Characterising Conical Refraction Optical Tweezers
Craig McDonald, Craig McDougall, Edik Rafailov, David McGloin

TL;DR
This paper investigates the trapping characteristics of conical refraction optical tweezers, analyzing trap stiffness and particle behavior in different regions created by conical refraction through biaxial crystals.
Contribution
It provides a detailed quantification of trap stiffness and particle dynamics in conical refraction optical tweezers, highlighting differences between Raman spots and Lloyd/Poggendorff rings.
Findings
Lower Raman spot acts as a gradient force trap.
Upper Raman spot causes optical levitation due to radiation pressure.

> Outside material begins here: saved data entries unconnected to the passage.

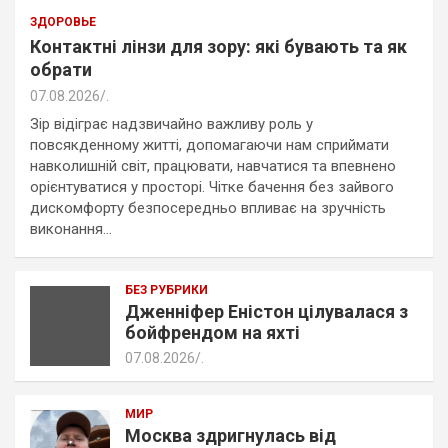
ЗДОРОВЬЕ
Контактні лінзи для зору: які бувають та як
обрати
07.08.2026
.
Зір відіграє надзвичайно важливу роль у
повсякденному житті, допомагаючи нам сприймати
навколишній світ, працювати, навчатися та впевнено
орієнтуватися у просторі. Чітке бачення без зайвого
дискомфорту безпосередньо впливає на зручність
виконання…
БЕЗ РУБРИКИ
Дженніфер Еністон цілувалася з
бойфрендом на яхті
07.08.2026
.
МИР
Москва здригнулась від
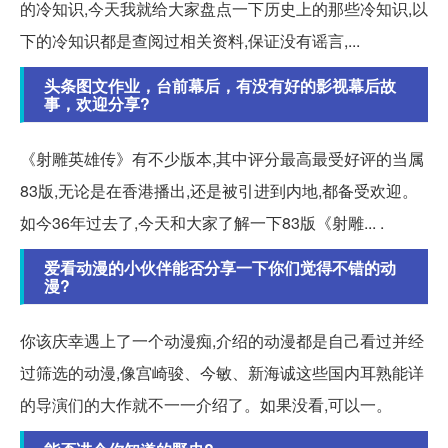
的冷知识,今天我就给大家盘点一下历史上的那些冷知识,以
下的冷知识都是查阅过相关资料,保证没有谣言,...
头条图文作业，台前幕后，有没有好的影视幕后故
事，欢迎分享?
《射雕英雄传》有不少版本,其中评分最高最受好评的当属
83版,无论是在香港播出,还是被引进到内地,都备受欢迎。
如今36年过去了,今天和大家了解一下83版《射雕... .
爱看动漫的小伙伴能否分享一下你们觉得不错的动
漫?
你该庆幸遇上了一个动漫痴,介绍的动漫都是自己看过并经
过筛选的动漫,像宫崎骏、今敏、新海诚这些国内耳熟能详
的导演们的大作就不一一介绍了。如果没看,可以一。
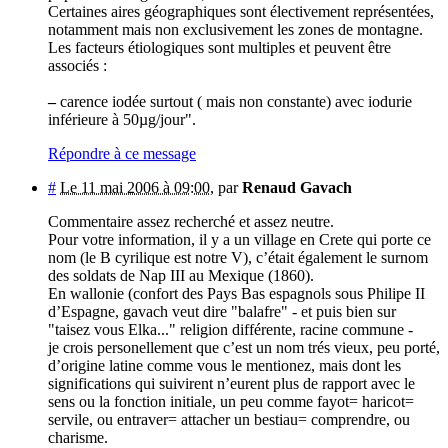
Certaines aires géographiques sont électivement représentées,
notamment mais non exclusivement les zones de montagne.
Les facteurs étiologiques sont multiples et peuvent être
associés :
–
carence iodée surtout ( mais non constante) avec iodurie
inférieure à 50µg/jour".
Répondre à ce message
#
Le 11 mai 2006 à 09:00
,
par
Renaud Gavach
Commentaire assez recherché et assez neutre.
Pour votre information, il y a un village en Crete qui porte ce
nom (le B cyrilique est notre V), c’était également le surnom
des soldats de Nap III au Mexique (1860).
En wallonie (confort des Pays Bas espagnols sous Philipe II
d’Espagne, gavach veut dire "balafre" - et puis bien sur
"taisez vous Elka..." religion différente, racine commune -
je crois personellement que c’est un nom trés vieux, peu porté,
d’origine latine comme vous le mentionez, mais dont les
significations qui suivirent n’eurent plus de rapport avec le
sens ou la fonction initiale, un peu comme fayot= haricot=
servile, ou entraver= attacher un bestiau= comprendre, ou
charisme.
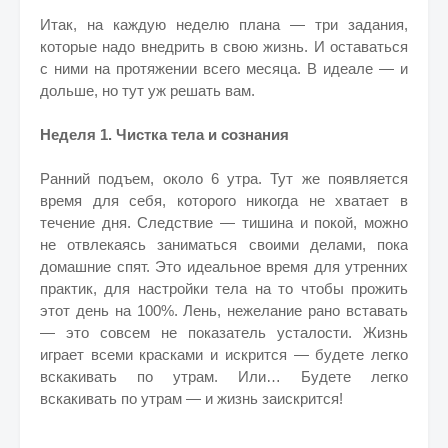
Итак, на каждую неделю плана — три задания,
которые надо внедрить в свою жизнь. И оставаться
с ними на протяжении всего месяца. В идеале — и
дольше, но тут уж решать вам.
Неделя 1. Чистка тела и сознания
Ранний подъем, около 6 утра. Тут же появляется
время для себя, которого никогда не хватает в
течение дня. Следствие — тишина и покой, можно
не отвлекаясь заниматься своими делами, пока
домашние спят. Это идеальное время для утренних
практик, для настройки тела на то чтобы прожить
этот день на 100%. Лень, нежелание рано вставать
— это совсем не показатель усталости. Жизнь
играет всеми красками и искрится — будете легко
вскакивать по утрам. Или… Будете легко
вскакивать по утрам — и жизнь заискрится!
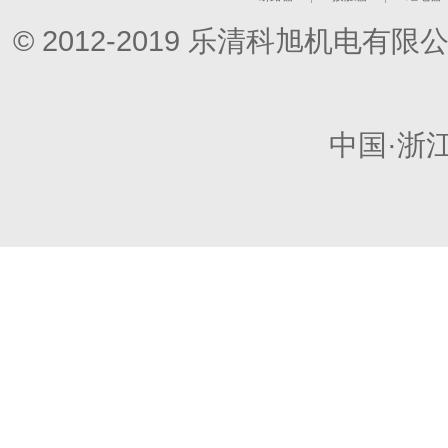
© 2012-2019 乐清科旭机电
中国·浙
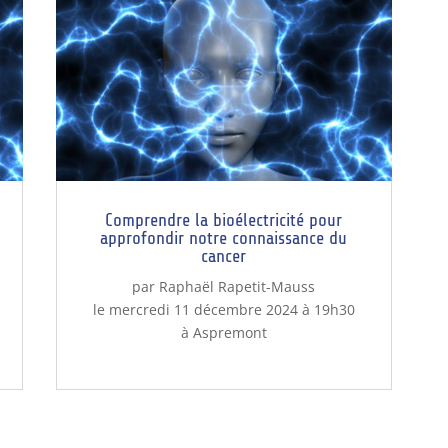
Comprendre la bioélectricité pour
approfondir notre connaissance du
cancer
par Raphaël Rapetit-Mauss
le mercredi 11 décembre 2024 à 19h30
à Aspremont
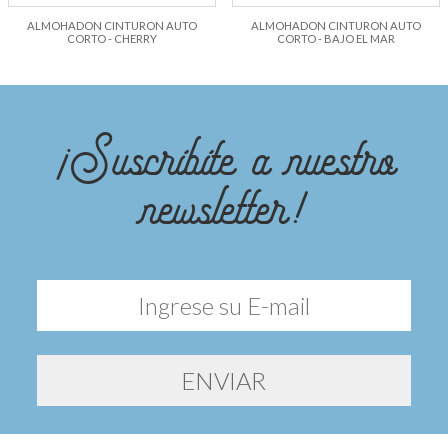
ALMOHADON CINTURON AUTO
ALMOHADON CINTURON AUTO
CORTO - CHERRY
CORTO - BAJO EL MAR
¡Suscribite a nuestro
newsletter!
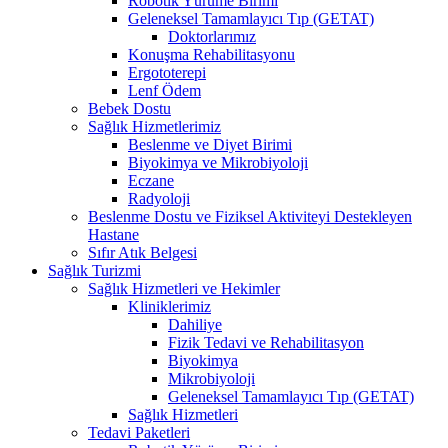
Robotik Yürüme Birimi
Geleneksel Tamamlayıcı Tıp (GETAT)
Doktorlarımız
Konuşma Rehabilitasyonu
Ergototerepi
Lenf Ödem
Bebek Dostu
Sağlık Hizmetlerimiz
Beslenme ve Diyet Birimi
Biyokimya ve Mikrobiyoloji
Eczane
Radyoloji
Beslenme Dostu ve Fiziksel Aktiviteyi Destekleyen
Hastane
Sıfır Atık Belgesi
Sağlık Turizmi
Sağlık Hizmetleri ve Hekimler
Kliniklerimiz
Dahiliye
Fizik Tedavi ve Rehabilitasyon
Biyokimya
Mikrobiyoloji
Geleneksel Tamamlayıcı Tıp (GETAT)
Sağlık Hizmetleri
Tedavi Paketleri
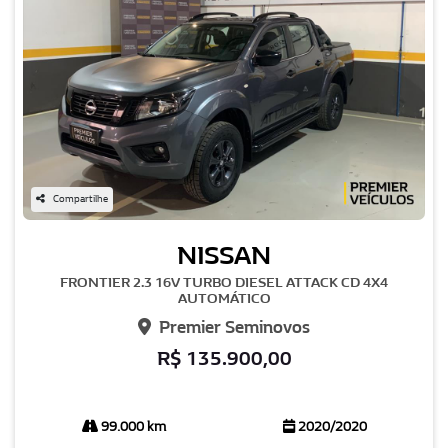
Compartilhe
NISSAN
FRONTIER 2.3 16V TURBO DIESEL ATTACK CD 4X4
AUTOMÁTICO
Premier Seminovos
R$ 135.900,00
99.000 km
2020/2020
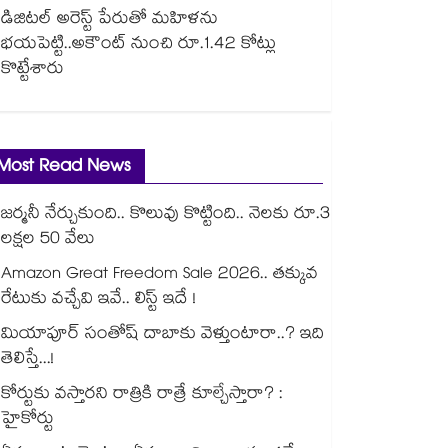
డిజిటల్ అరెస్ట్ పేరుతో మహిళను
భయపెట్టి..అకౌంట్ నుంచి రూ.1.42 కోట్లు
కొట్టేశారు
Most Read News
జర్మనీ నేర్చుకుంది.. కొలువు కొట్టింది.. నెలకు రూ.3
లక్షల 50 వేలు
Amazon Great Freedom Sale 2026.. తక్కువ
రేటుకు వచ్చేవి ఇవే.. లిస్ట్ ఇదే !
మియాపూర్ సంతోష్ దాబాకు వెళ్తుంటారా..? ఇది
తెలిస్తే...!
కోర్టుకు వస్తారని రాత్రికి రాత్రే కూల్చేస్తారా? :
హైకోర్టు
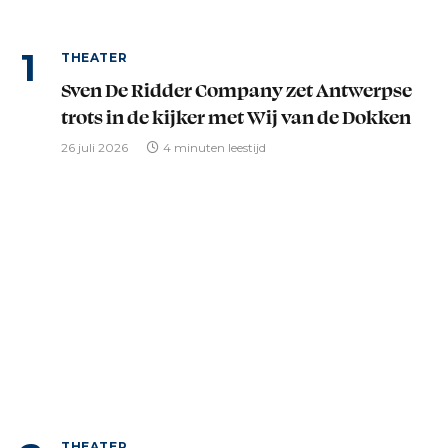
THEATER
Sven De Ridder Company zet Antwerpse
trots in de kijker met Wij van de Dokken
26 juli 2026
4 minuten leestijd
THEATER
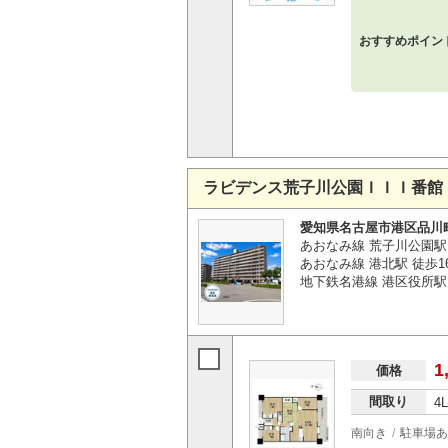
おすすめポイン
ラビデンス荒子川公園ＩＩＩ番館
愛知県名古屋市港区品川
あおなみ線 荒子川公園駅
あおなみ線 港北駅 徒歩1
地下鉄名港線 港区役所駅 
1
価格
間取り
4
南向き
駐車場あ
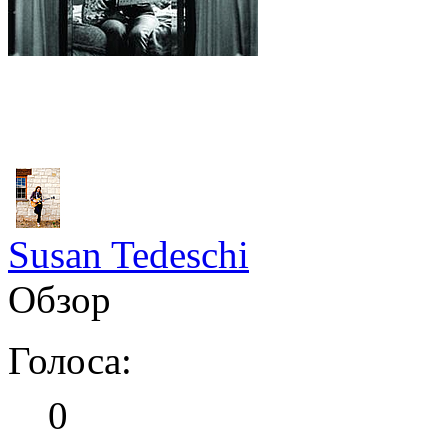
Susan Tedeschi
Обзор
Голоса:
0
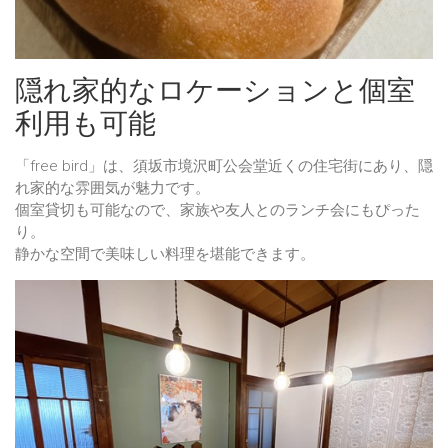
隠れ家的なロケーションと個室
利用も可能
「free bird」は、須坂市境沢町公会堂近くの住宅街にあり、隠
れ家的な雰囲気が魅力です。
個室貸切も可能なので、家族や友人とのランチ会にもぴった
り。
静かな空間で美味しい料理を堪能できます。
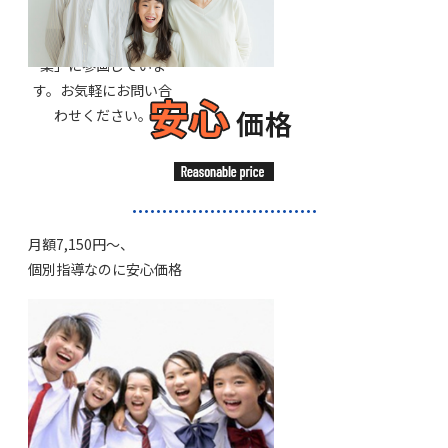
利⽤が出来る「大阪市
習い事・塾代助成事
業」に参画していま
す。お気軽にお問い合
わせください。
⽉額7,150円〜、
個別指導なのに安⼼価格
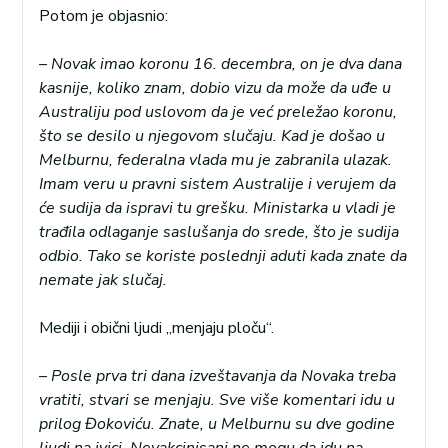
Potom je objasnio:
– Novak imao koronu 16. decembra, on je dva dana
kasnije, koliko znam, dobio vizu da može da uđe u
Australiju pod uslovom da je već preležao koronu,
što se desilo u njegovom slučaju. Kad je došao u
Melburnu, federalna vlada mu je zabranila ulazak.
Imam veru u pravni sistem Australije i verujem da
će sudija da ispravi tu grešku. Ministarka u vladi je
trađila odlaganje saslušanja do srede, što je sudija
odbio. Tako se koriste poslednji aduti kada znate da
nemate jak slučaj.
Mediji i obični ljudi „menjaju ploču“.
– Posle prva tri dana izveštavanja da Novaka treba
vratiti, stvari se menjaju. Sve više komentari idu u
prilog Đokoviću. Znate, u Melburnu su dve godine
ljudi na ivici. Nevakcinisani ne mogu da idu na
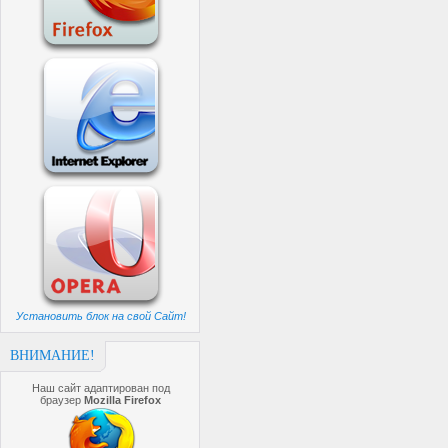
Установить блок на свой Сайт!
ВНИМАНИЕ!
Наш сайт адаптирован под
браузер
Mozilla Firefox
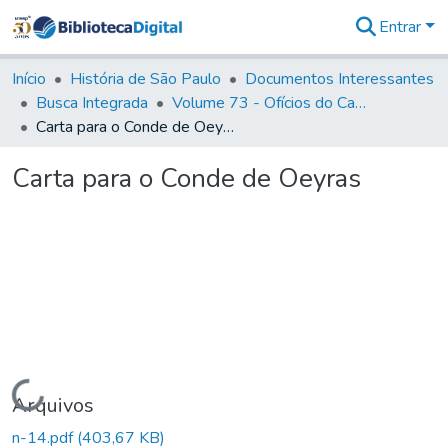
Entrar
Comunidades
&
Início
História de São Paulo
Documentos Interessantes
Coleções
Busca Integrada
Volume 73 - Ofícios do Capitão General D. Luis Antonio de Souza Botelho Mourão (Morgado de Matheus): 1765-1766
Tudo na
Carta para o Conde de Oeyras
Biblioteca
Digital
Carta para o Conde de Oeyras
Estatísticas
Carregando...
Arquivos
n-14.pdf
(403,67 KB)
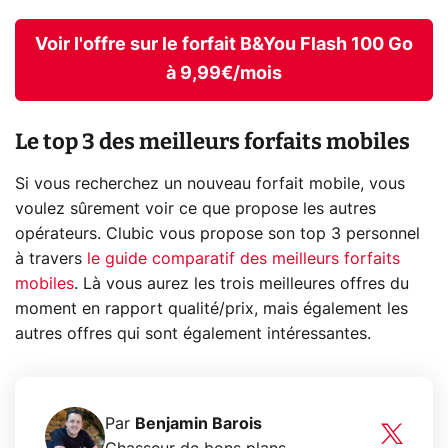
Voir l'offre sur le forfait B&You Flash 100 Go
à 9,99€/mois
Le top 3 des meilleurs forfaits mobiles
Si vous recherchez un nouveau forfait mobile, vous
voulez sûrement voir ce que propose les autres
opérateurs. Clubic vous propose son top 3 personnel
à travers
le guide comparatif des meilleurs forfaits
mobiles
. Là vous aurez les trois meilleures offres du
moment en rapport qualité/prix, mais également les
autres offres qui sont également intéressantes.
Par
Benjamin Barois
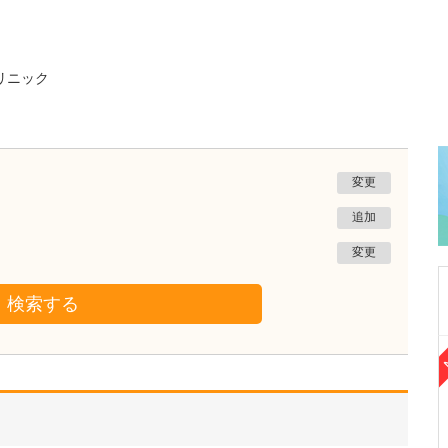
リニック
変更
追加
変更
検索する
群馬県桐生市
小暮医院
小暮 晴一郎
院長
取材記事
どのような患者さんが来院されていますか?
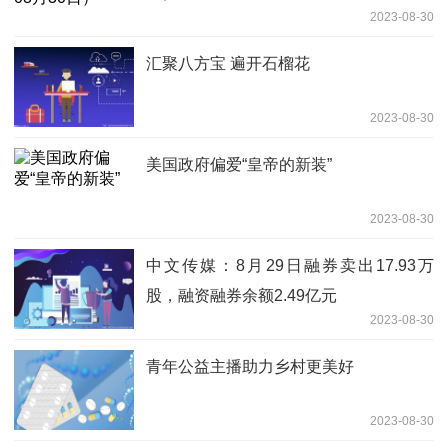
2023-08-30
汇聚八方宝 遍开石榴花
2023-08-30
美国政府偏爱“皇帝的新装”
2023-08-30
中文传媒：8月29日融券卖出17.93万
股，融资融券余额2.49亿元
2023-08-30
青年公益主播助力乡村更美好
2023-08-30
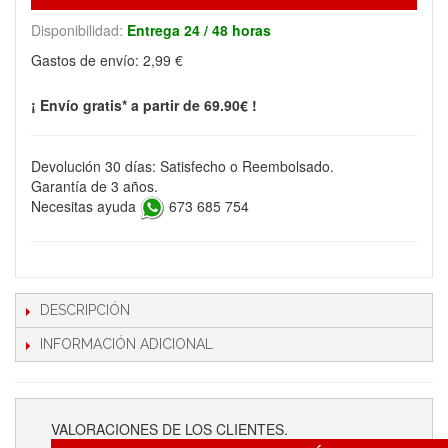
Disponibilidad:
Entrega 24 / 48 horas
Gastos de envío:
2,99 €
¡ Envío gratis* a partir de 69.90€ !
Devolución 30 días: Satisfecho o Reembolsado.
Garantía de 3 años.
Necesitas ayuda
673 685 754
DESCRIPCIÓN
INFORMACIÓN ADICIONAL
VALORACIONES DE LOS CLIENTES.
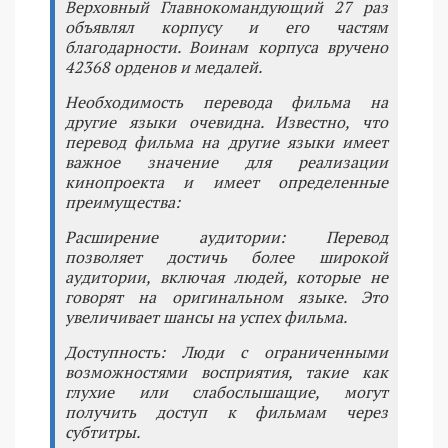
Верховный Главнокомандующий 27 раз
объявлял корпусу и его частям
благодарности. Воинам корпуса вручено
42368 орденов и медалей.
Необходимость перевода фильма на
другие языки очевидна. Известно, что
перевод фильма на другие языки имеет
важное значение для реализации
кинопроекта и имеет определенные
преимущества:
Расширение аудитории: Перевод
позволяет достичь более широкой
аудитории, включая людей, которые не
говорят на оригинальном языке. Это
увеличивает шансы на успех фильма.
Доступность: Люди с ограниченными
возможностями восприятия, такие как
глухие или слабослышащие, могут
получить доступ к фильмам через
субтитры.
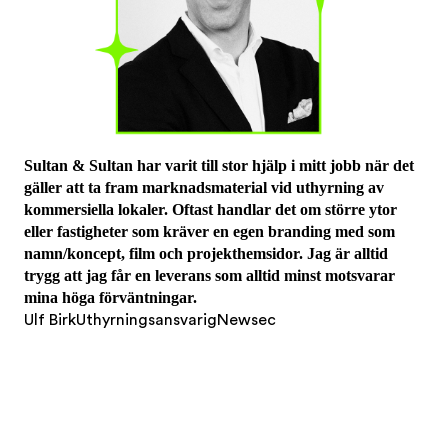
Sultan & Sultan har varit till stor hjälp i mitt jobb när det
gäller att ta fram marknadsmaterial vid uthyrning av
kommersiella lokaler. Oftast handlar det om större ytor
eller fastigheter som kräver en egen branding med som
namn/koncept, film och projekthemsidor. Jag är alltid
trygg att jag får en leverans som alltid minst motsvarar
mina höga förväntningar.
Ulf Birk
Uthyrningsansvarig
Newsec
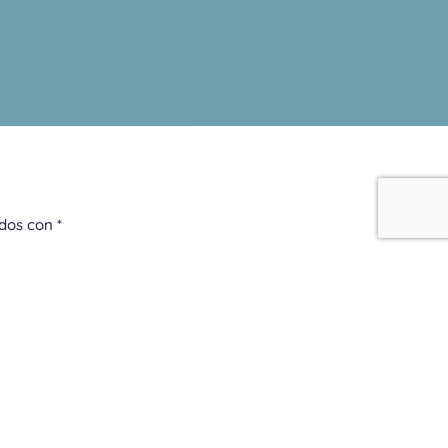
ados con
*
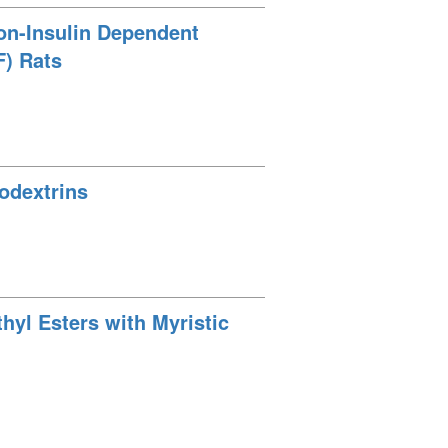
Non-Insulin Dependent
F) Rats
odextrins
yl Esters with Myristic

Lloyd/Poggendorff rings offer rotational control with lower trap stiffness.
Abstract
Conical refraction occurs when a beam of light travels through an appropriately cut biaxial crystal. By focussing the conically refracted beam through a high numerical aperture microscope objective, conical refraction optical tweezers can be created, allowing for particle manipulation in both Raman spots and in the Lloyd/Poggendorff rings. We present a thorough quantification of the trapping properties of such a beam, focussing on the trap stiffness and how this varies with trap power and trapped particle location. We show that the lower Raman spot can be thought of as a single-beam optical gradient force trap, while radiation pressure dominates in the upper Raman spot, leading to optical levitation rather than trapping. Particles in the Lloyd/Poggendorff rings experience a lower trap stiffness than particles in the lower Raman spot but benefit from rotational control.